Zum Ende der Münchner Sicherheitskonferenz verlangen der deutsche Generalinspekteur der Bundeswehr, Carsten Breuer, und der Generalstabschef der britischen Streitkräfte, Richard Knighton, in einem offenen Brief mehr Aufrüstung. Veröffentlicht wurde er zunächst von der britischen Zeitung »The Guardian« und der »Welt«. Breuer ist als Generalinspektor oberster Soldat der Bundeswehr. Vor Kurzem nominierte die Bundesrepublik ihn zudem als Kandidaten für den Chefposten des Nato-Militärausschusses.
Hintergrund des Aufrufs seien tägliche Hinweise darauf, dass Russland sich militärisch zunehmend nach Westen ausrichte. Die Gefahr eines Krieges mit einem Nato-Staat steige. In Artikel 5 des Nato-Vertrages ist der Bündnisfall festgehalten, wonach ein Angriff auf einen Partner die anderen zum Beistand verpflichtet. »Die Geschichte lehrt uns, dass Abschreckung scheitert, wenn Gegner Uneinigkeit und Schwäche wittern«, heißt es in dem Brief. Würde Russland Europa so wahrnehmen, könne das wie eine militärische Ermutigung wirken, die Aggression über die Ukraine auszudehnen.

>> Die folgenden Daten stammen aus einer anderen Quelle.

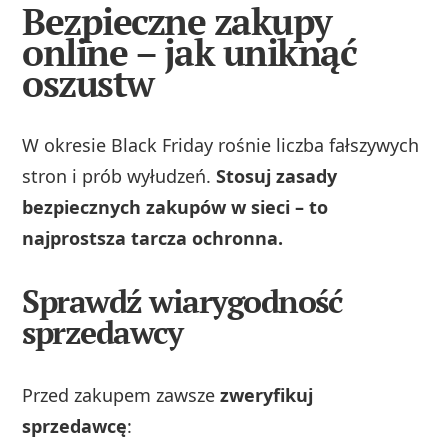
Bezpieczne zakupy
online – jak uniknąć
oszustw
W okresie Black Friday rośnie liczba fałszywych
stron i prób wyłudzeń.
Stosuj zasady
bezpiecznych zakupów w sieci – to
najprostsza tarcza ochronna.
Sprawdź wiarygodność
sprzedawcy
Przed zakupem zawsze
zweryfikuj
sprzedawcę
:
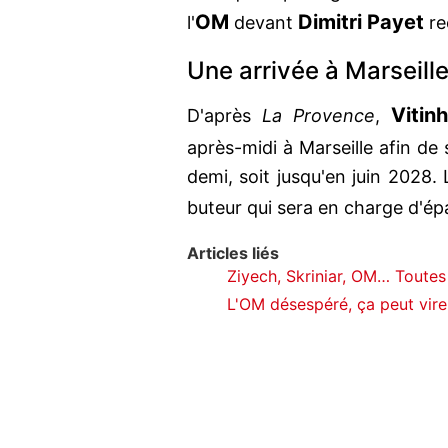
OM
Dimitri Payet
l'
devant
re
Une arrivée à Marseill
Vitin
D'après
La Provence
,
après-midi à Marseille afin de 
demi, soit jusqu'en juin 2028.
buteur qui sera en charge d'ép
Articles liés
Ziyech, Skriniar, OM… Toutes 
L'OM désespéré, ça peut vire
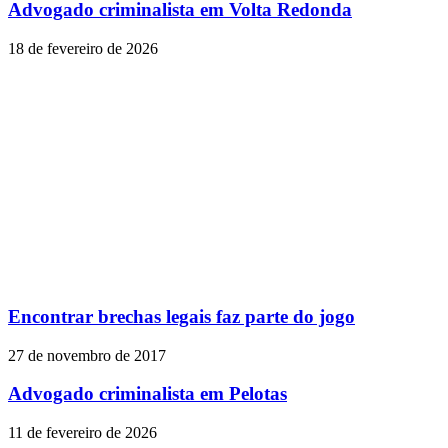
Advogado criminalista em Volta Redonda
18 de fevereiro de 2026
Encontrar brechas legais faz parte do jogo
27 de novembro de 2017
Advogado criminalista em Pelotas
11 de fevereiro de 2026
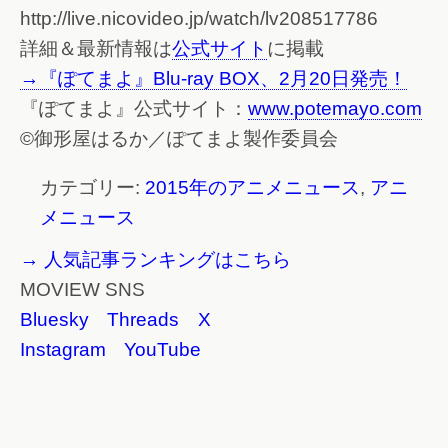
http://live.nicovideo.jp/watch/lv208517786
詳細＆最新情報は
公式サイト
に掲載
→『ぽてまよ』Blu-ray BOX、2月20日発売！
『ぽてまよ』公式サイト：
www.potemayo.com
©御形屋はるか／ぽてまよ製作委員会
カテゴリー:
2015年のアニメニュース
,
アニ
メニュース
→ 人気記事ランキングはこちら
MOVIEW SNS
Bluesky
Threads
X
Instagram
YouTube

Europa soll zu Produktion eigener Verteidigungsmittel in der Lage sein
Der Aufruf der Militärchefs richtet sich nicht nur an Institutionen und Soldaten. Verteidigung »ist eine Aufgabe für jeden Einzelnen von uns«, heißt es weiter. Indem Breuer und Knighton die Bürger über die Bedrohungslage informieren, wollen sie für Verständnis für Entscheidungen werben, heißt es. Unter anderem für die größte Erhöhung der Verteidigungsausgaben seit dem Ende des Kalten Krieges: Im vergangenen Jahr wurde beschlossen, dass künftig je fünf Prozent des BIP aller Nato-Mitgliedstaaten in Verteidigung und Sicherheit fließen müssen.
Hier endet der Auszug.